Reg Flag 2: Lack of Clarity
I got a thanks-but-no-thanks reply but in it was the request of a quick Teams call to discuss what I offered. A mixed message I wasn’t sure how to receive. And the Teams call didn’t really help or clarify anything. I heard a fair bit about what their current training offer is, including some of their aspirations for their training and what their trainers would have. They were looking for both training experience and personal or professional experience of some of their services, and at the same time admitted it was fairly unlikely. We went over my offer and my experience and all its transferable qualities. The meeting felt patchy and uncoordinated but it ended with the contact requesting I send over two course outlines so they could see my offer in more detail and compare it against other people they were speaking to. My sense of a red flag had worsened, but my new year was still looking dry, and if I was taken onto their schedule, it could offer a rare thing for a freelancer – regular work with regular income over the longer term, not just with this organisation but their set-up meant I may also be offered work with other organisations. Plus, I really did want to do more training because I’ve always loved it.
Red Flag 3: Upfront Investment
So I diligently put together the course outlines, in time I didn’t really have spare.
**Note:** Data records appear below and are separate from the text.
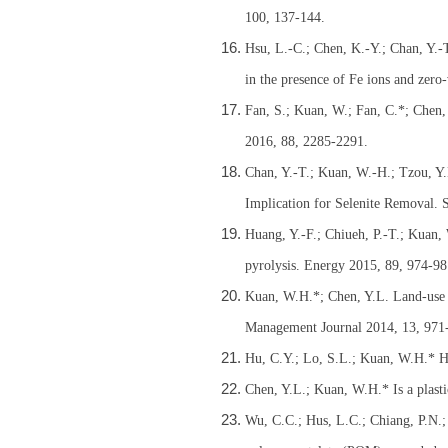
100, 137-144.
Hsu, L.-C.; Chen, K.-Y.; Chan, Y.-
in the presence of Fe ions and zero
Fan, S.; Kuan, W.; Fan, C.*; Chen,
2016, 88, 2285-2291.
Chan, Y.-T.; Kuan, W.-H.; Tzou, Y.
Implication for Selenite Removal. S
Huang, Y.-F.; Chiueh, P.-T.; Kuan,
pyrolysis. Energy 2015, 89, 974-98
Kuan, W.H.*; Chen, Y.L. Land-use 
Management Journal 2014, 13, 971
Hu, C.Y.; Lo, S.L.; Kuan, W.H.* Hi
Chen, Y.L.; Kuan, W.H.* Is a plasti
Wu, C.C.; Hus, L.C.; Chiang, P.N.;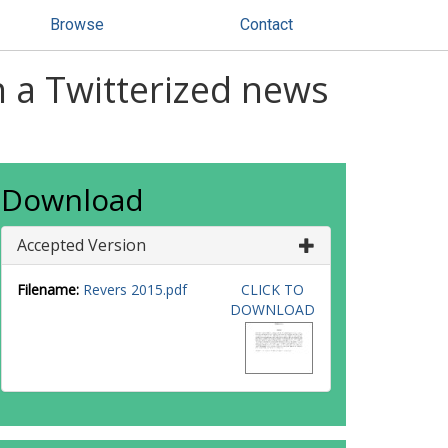
Browse
Contact
n a Twitterized news
Download
Accepted Version
Filename:
Revers 2015.pdf
CLICK TO
DOWNLOAD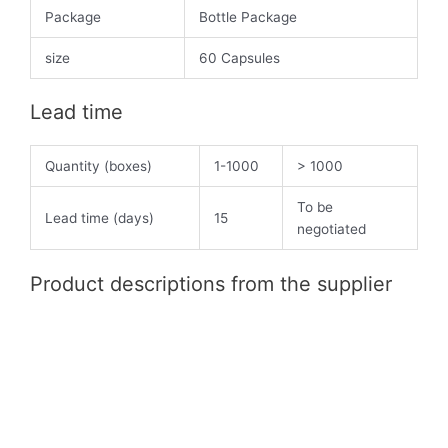
Package
Bottle Package
size
60 Capsules
Lead time
Quantity (boxes)
1-1000
> 1000
To be
Lead time (days)
15
negotiated
Product descriptions from the supplier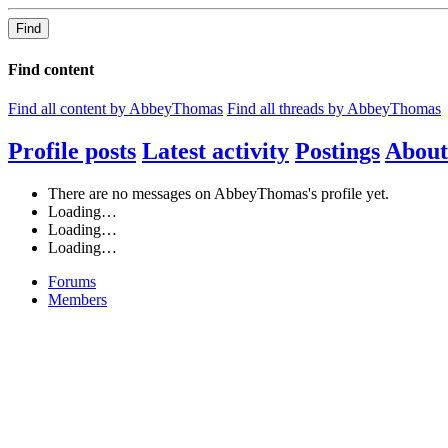
Find
Find content
Find all content by AbbeyThomas
Find all threads by AbbeyThomas
Profile posts
Latest activity
Postings
About
There are no messages on AbbeyThomas's profile yet.
Loading…
Loading…
Loading…
Forums
Members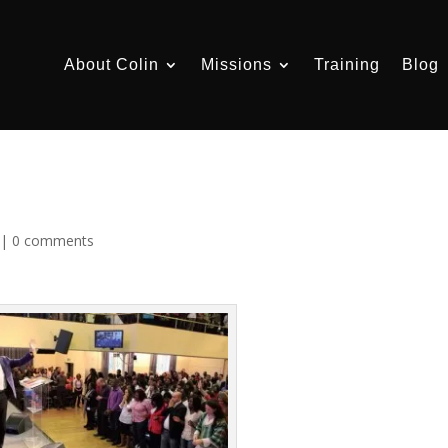
About Colin
Missions
Training
Blog
|
0 comments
Plus because I’d never delivered those specific topics before, it was a fair amount of effort to research, design and put together a pretty detailed course outline for what I would be delivering. At this point, I recognised I’d put in several days’ worth of time into this application, and it was feeling really unbalanced for where I was in the recruitment process. The red flag continued to grow, but I was invested. I’d also convinced myself in developing the course outlines how much fun I’d have delivering them.
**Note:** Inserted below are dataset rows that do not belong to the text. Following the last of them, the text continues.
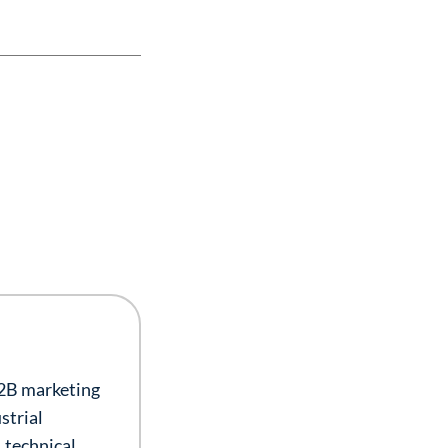
B2B marketing
strial
 technical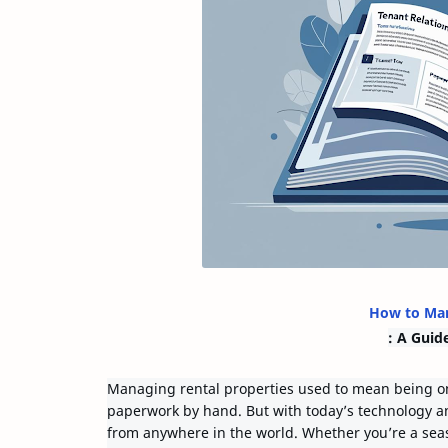
How to Man
: A Guid
Managing rental properties used to mean being on
paperwork by hand. But with today’s technology a
from anywhere in the world. Whether you’re a seas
Red Flag 4: Decision-Making
After receiving the initial confirmation of receipt, I waited. And waited. The initial week passed where they said they’d be speaking to another candidate, and nothing. I gave it another week and enquired. They were hugely apologetic and blamed the bureaucracy of it having to go through senior managers, and there was a difficulty getting everyone together. I think I knew then it was a no-goer. But I was polite and asked them to keep me updated. Another 3 weeks later, I took a course I knew was very relevant to them and could improve interest but really I think it was an excuse to get an answer. I’d already accepted it wasn’t going to happen, but I did want closure. Similar response to the previous.
Red Flag 5: Communication
It’s now been further 6 weeks with no contact. It’s fine not to be successful, and if they came back now and said let’s go, I’m not sure I would because the lack of communication has been so bad. Not to recognise the effort people have put into submissions, or their likely frustration at the lack of news. I once heard someone say, “no response is still a response” and this is exactly that. For whatever reason they’re not progressing with me, or even expanding the training programme as a whole, but they haven’t got the coordination/decency to say. Meanwhile I’ve wasted a lot of time, including some precious evenings, to squeeze it in.
Onwards and Upwards
Lesson learnt. Listen to the early red flags before you get in too deep. Be really careful about how much you invest before there’s any certainty. Also, blackmark the organisation for future reference, definitely not one to get involved in without a huge amount of caution.